CAPTIONER - Very similar to a CART reporter, Captioners provide realtime translations, known as captions. Captioners work for captioning companies or other places, such as TV stations or sports venues. This position allows for lots of flexibility and personal choice since TV captioning is done 24/7. Through headphones, the Captioner listens to news broadcasts, live political speeches, major league ballgames, or whatever programming is contracted and writes what is said, which then is transmitted in realtime so that those watching can see the captions. The potential earning capability depends on the number of hours contracted and the skill level possessed by the Captioner.
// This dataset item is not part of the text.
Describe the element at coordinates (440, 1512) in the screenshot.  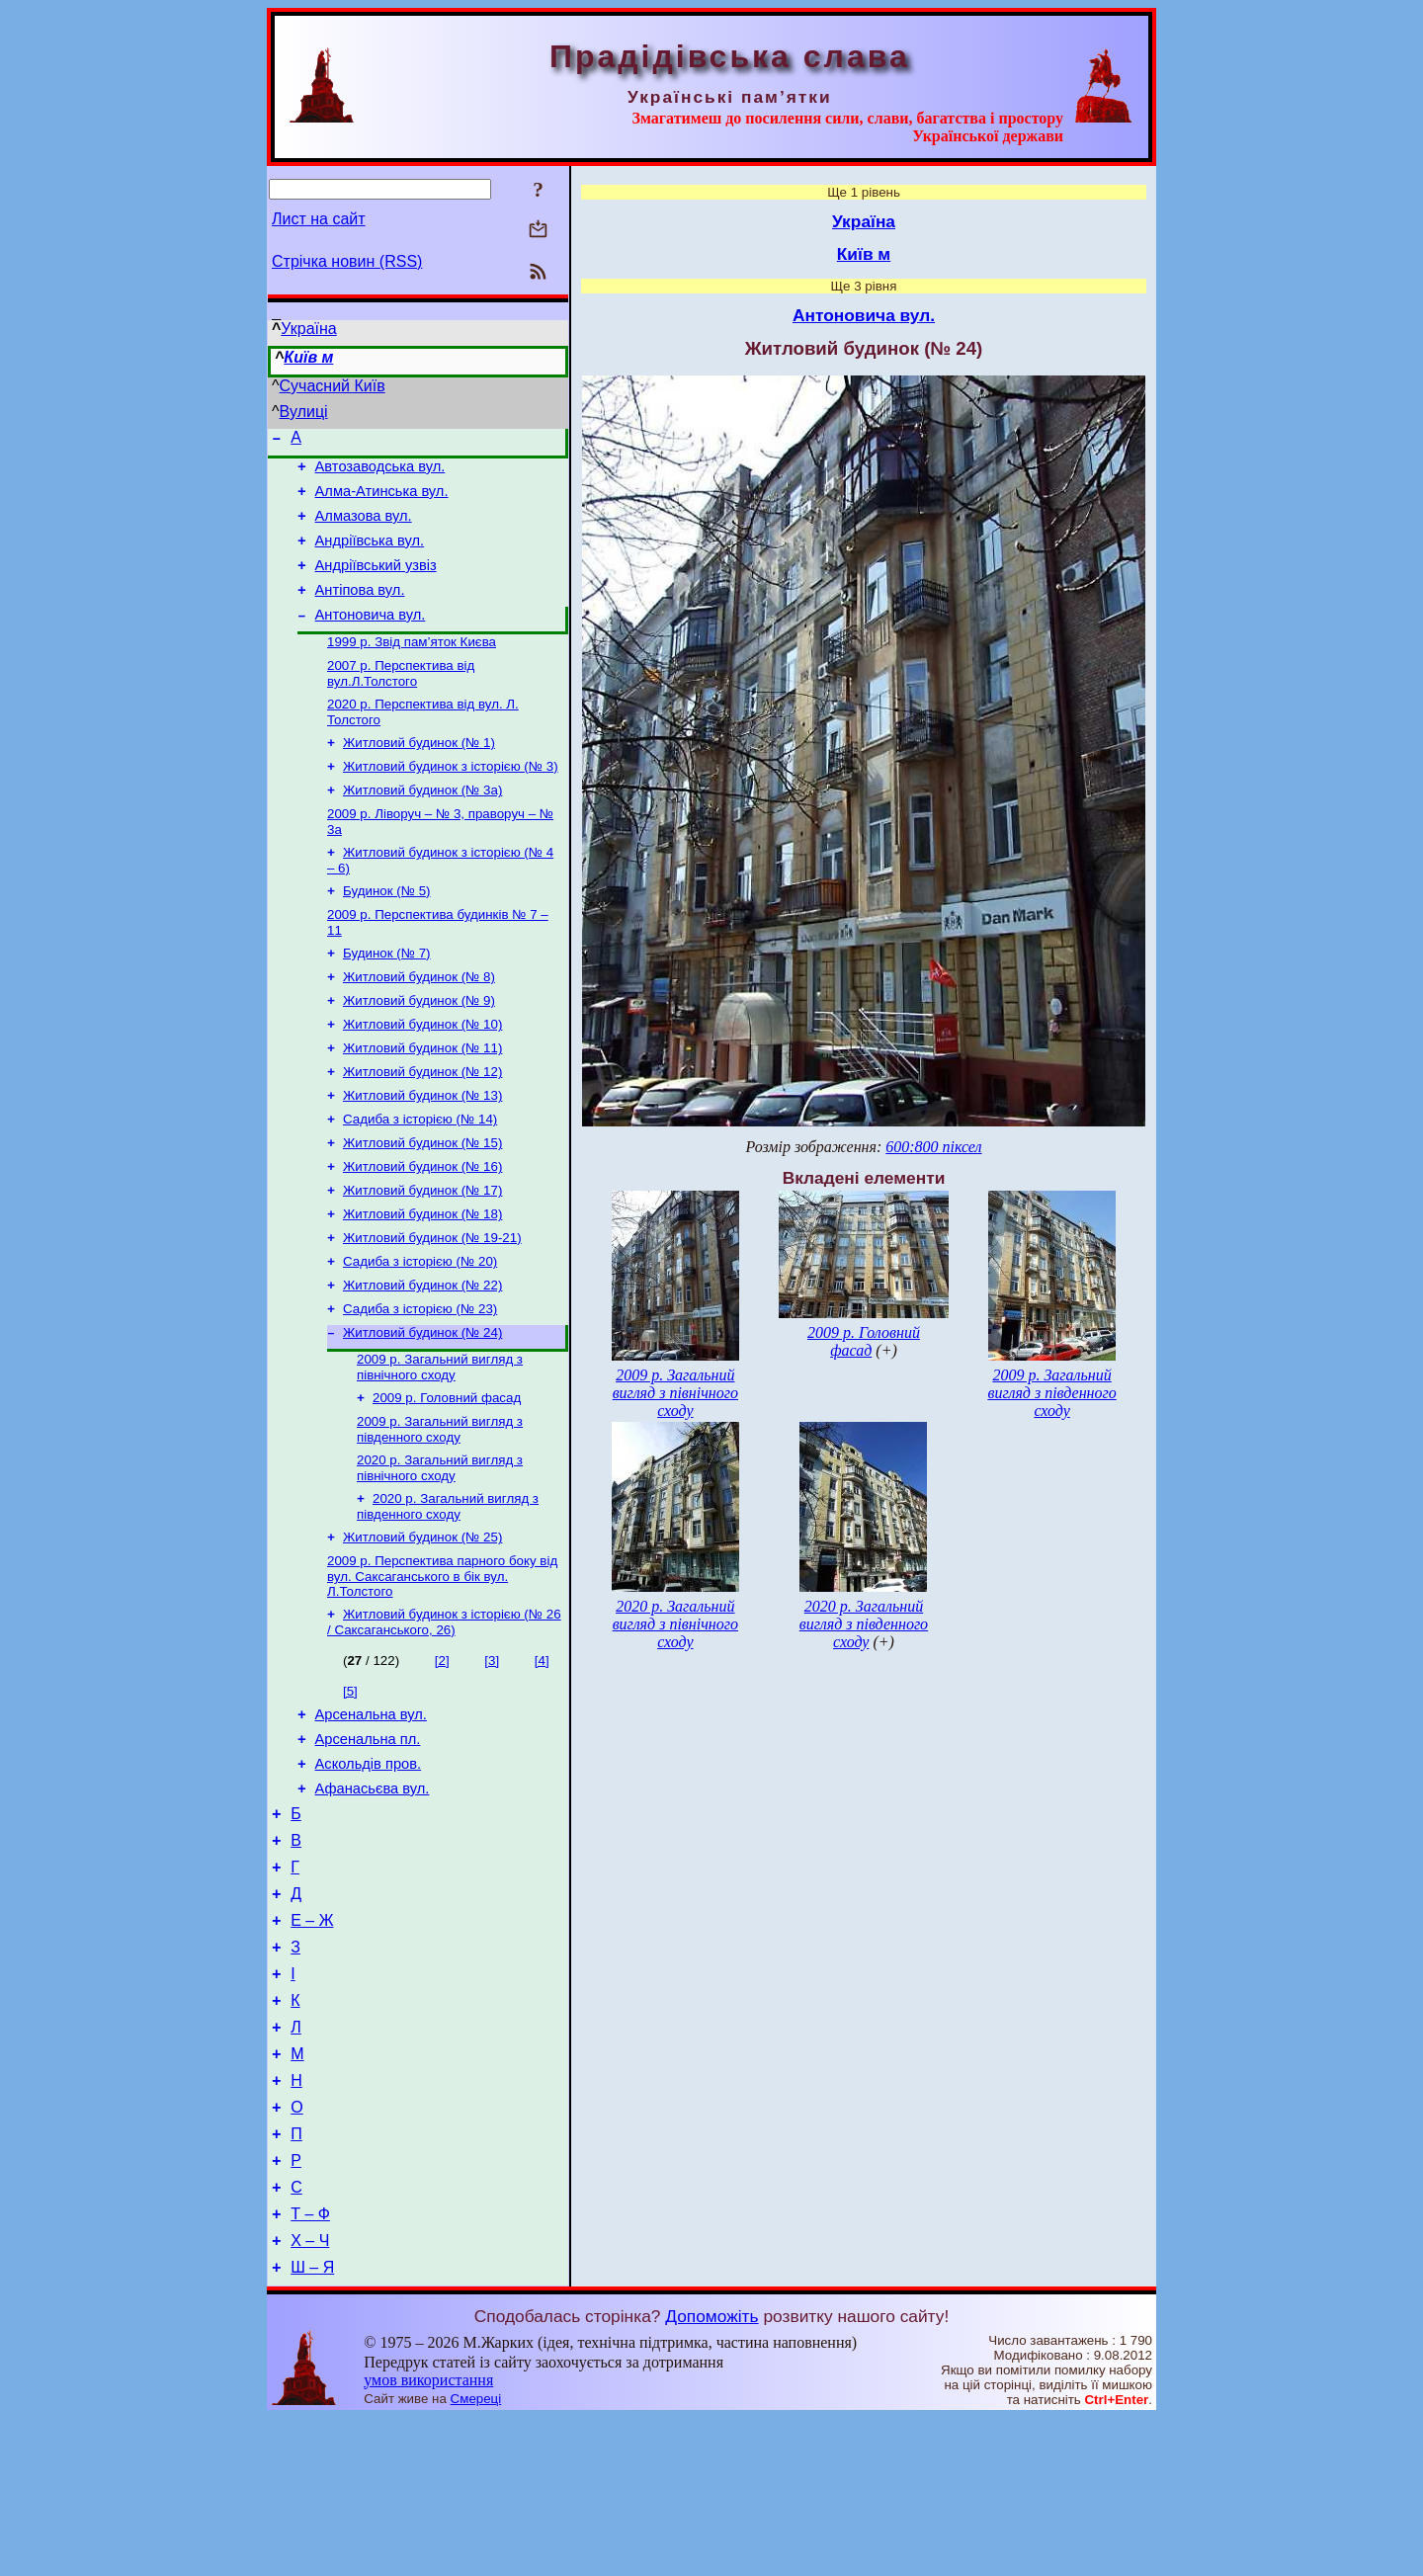
I see `2009 р. Загальний вигляд з південного сходу` at that location.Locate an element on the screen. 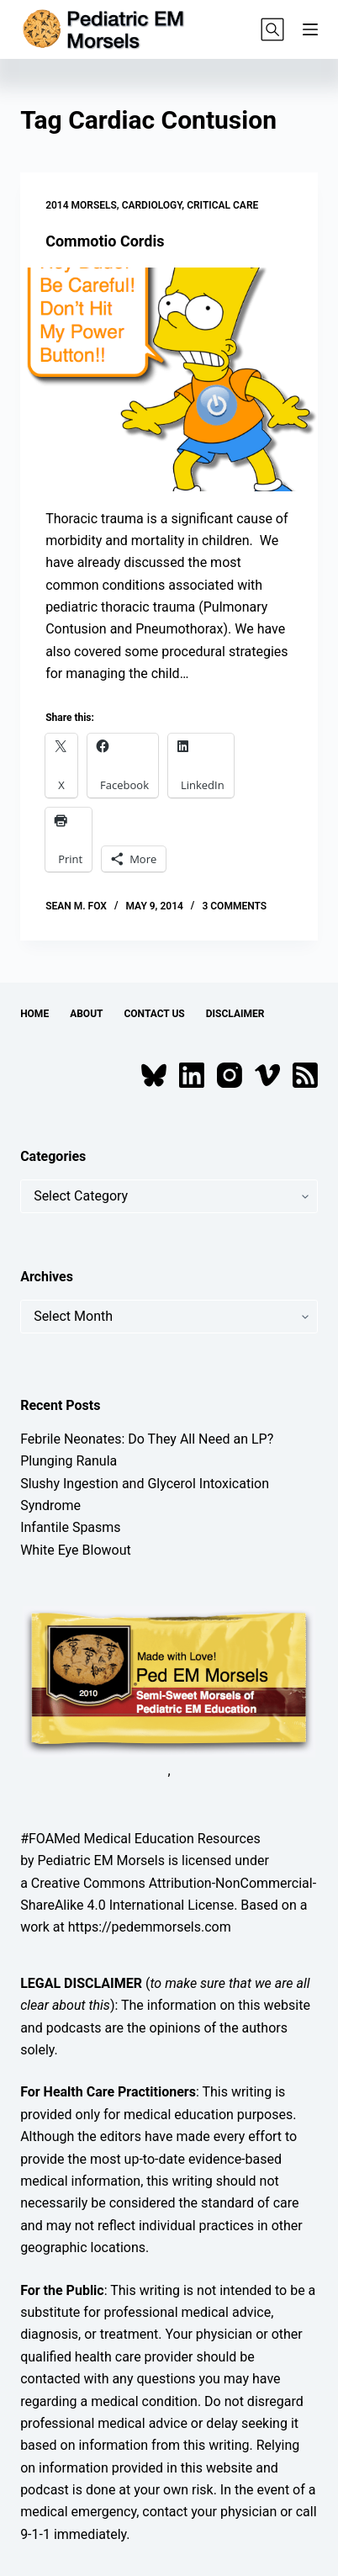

Ambitious Captioners who have excellent skills and accept challenging assignments earn incomes above $100,000 a year.
A shout out to Court Reporters
- by Rachel Maddow
FACTS about COURT REPORTING in ILLINOIS
Court reporters are not being replaced by technology or AI. In fact, court reporters use sophisticated software and technology.
Court reporters are licensed professionals through the state licensing department, passing a certification exam at 225 words per minute!
A college degree is not required to become a court reporter.
Court reporters are also called stenographers.
Court reporters make a verbatim record, with a technologically-advanced stenographic machine, which gets transcribed into an official certified transcript for appeal purposes or for use by attorneys or the public.
Court reporting can be a lucrative career, earning income from both salary and transcripts.
An "Official" court reporter works in a courthouse and is a state employee, receiving a salary and benefits, including a defined pension and more.
Official court reporters receive salary increases through 5-year step increases, cost of living adjustments, and proficiency testing.
The technologically-advanced stenographic machine has 23 keys and allows one to type over 300 words per minute! In fact, Court Reporter Mark Kislingbury holds the Guinness World Record at 370 words per minute!
The stenographic machine was invented in 1877 and is always evolving to integrate cutting-edge technology.
Court reporters produce closed captions for TV and other venues.
Court reporters have a front-row seat to the action or can work remotely.
Court reporters are allowed to interrupt court proceedings if they need anything repeated.
Court reporters are supported by a state and national association.
Court reporting is taught in both traditional and online schools.
Illinois currently has 105 court reporter vacancies!